Insmed Incorporated, a people-first global biopharmaceutical company striving to deliver first- and best-in-class therapies to transform the lives of patients facing serious diseases, has officially published a total of 11 new abstracts at the American Thoracic Society (ATS) 2025 International Conference.
According to certain reports, this presentation included three pre-specified subgroup analyses from the Phase 3 ASPEN trial of brensocatib in non-cystic fibrosis bronchiectasis (NCFBE) that, on their part, relay the sheer consistency of efficacy and safety outcomes across diverse clinical profiles.
More on the same would reveal how Insmed’s three pre-specified subgroup analyses from ASPEN effectively revealed how brensocatib was able to reduce pulmonary exacerbations, prolong time to first exacerbation, and cut down on lung function decline.
“It is critical that we understand not only how brensocatib performed across the full ASPEN population, but also how it works within individual subgroups,” said James D. Chalmers, Professor of Respiratory Research, University of Dundee. “These new analyses offer evidence of consistent efficacy and safety in key patient types—including adolescents aged 12 and older, those receiving macrolide therapy, and individuals with various blood eosinophil levels—reinforcing the potential of brensocatib as a foundational treatment for this complex and heterogeneous disease.”
Talk about these subgroup analyses on a slightly deeper level, we begin from the one which had adolescents, a group where brensocatib 10 mg and 25 mg reduced annualized exacerbation rates vs placebo (annualized rates: 0.35 and 0.64 vs 0.87), with 59% of patients in both dose groups remaining exacerbation-free vs 35% on placebo.
Markedly enough, adolescent patients also experienced improvements in lung function as measured by forced expiratory volume in 1 second (FEV₁), while on either dose of brensocatib. On the other hand, patients in the placebo group experienced FEV1 decline.
The next group in line focused on maintaining macrolide use. Here, brensocatib would go on to showcase efficacy in patients, regardless of maintenance use of macrolides (without vs with). Furthermore, annualized exacerbation rates were deemed to be lower with brensocatib (10 mg: 0.97/1.21; 25 mg: 0.98/1.21) vs placebo (1.23/1.54), and a greater proportion remained exacerbation-free across subgroups. Brensocatib 25 mg also reduced FEV₁ achieving decline in both subgroups.
The final subgroup analyses revolved around gauging blood eosinophil level. This one saw Brensocatib 10 mg and 25 mg reducing annualized exacerbation rates, extending the time to first exacerbation, and bolstering the odds of remaining exacerbation-free in both subgroups of patients with high (≥300/mm3) or low (<300/mm3) blood eosinophil counts at baseline.
Brensocatib 25-mg, in particular, achieved reduced lung function decline, while simultaneously improving Quality of Life-Bronchiectasis Respiratory Symptoms Domain score (QOL-B RSS) at week 52 vs placebo regardless of baseline blood eosinophil count.

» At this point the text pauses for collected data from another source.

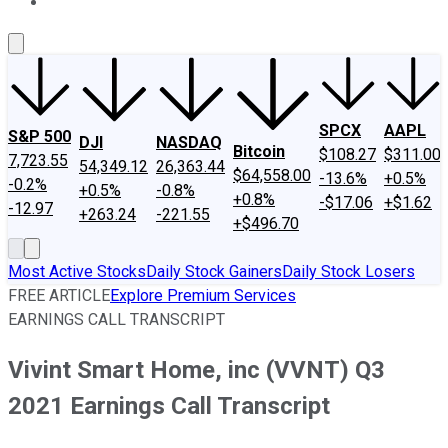
About Us
Contact Us
Investing Philosophy
Motley Fool Mo
SPCX
AAPL
S&P 500
DJI
NASDAQ
Bitcoin
$108.27
$311.00
7,723.55
54,349.12
26,363.44
$64,558.00
-13.6%
+0.5%
-0.2%
+0.5%
-0.8%
+0.8%
-$17.06
+$1.62
-12.97
+263.24
-221.55
+$496.70
Most Active Stocks
Daily Stock Gainers
Daily Stock Losers
FREE ARTICLE
Explore Premium Services
EARNINGS CALL TRANSCRIPT
Vivint Smart Home, inc (VVNT) Q3
2021 Earnings Call Transcript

Insmed also took this opportunity to introduce a post-hoc analysis from ASPEN on lung function, health economics, and outcomes research, with the results treading up a long distance to relay the high burden of bronchiectasis on the healthcare system, as well as several other abstracts across the company’s portfolio.
Among other things, we ought to mention how the total number of active sites in ASPEN stood at 391 sites in 35 countries. Out of that, adult patients (ages 18 to 85 years) were randomized 1:1:1 and adolescent patients (ages 12 to <18 years) were randomized 2:2:1 for treatment with brensocatib 10 mg, brensocatib 25 mg, or placebo once daily for 52 weeks, followed by 4 weeks off treatment.
Apart from that, Insmed took this opportunity to reveal real-world comparative outcomes for patients treated with ARIKAYCE® (amikacin liposome inhalation suspension), along with data exploring longitudinal health status improvements after culture conversion in refractory Mycobacterium avium complex (MAC) lung disease.
“These new analyses from ASPEN—the largest Phase 3 trial in bronchiectasis to date—demonstrated consistent efficacy and safety across three key patient groups, reinforcing the potential of brensocatib to deliver meaningful clinical benefit where no approved treatments currently exist,” said Martina Flammer, Chief Medical Officer, Insmed. “The breadth and depth of our scientific contributions at ATS across our respiratory portfolio reflect our commitment and deep pride in advancing research that has the potential to transform care for patients with serious diseases.”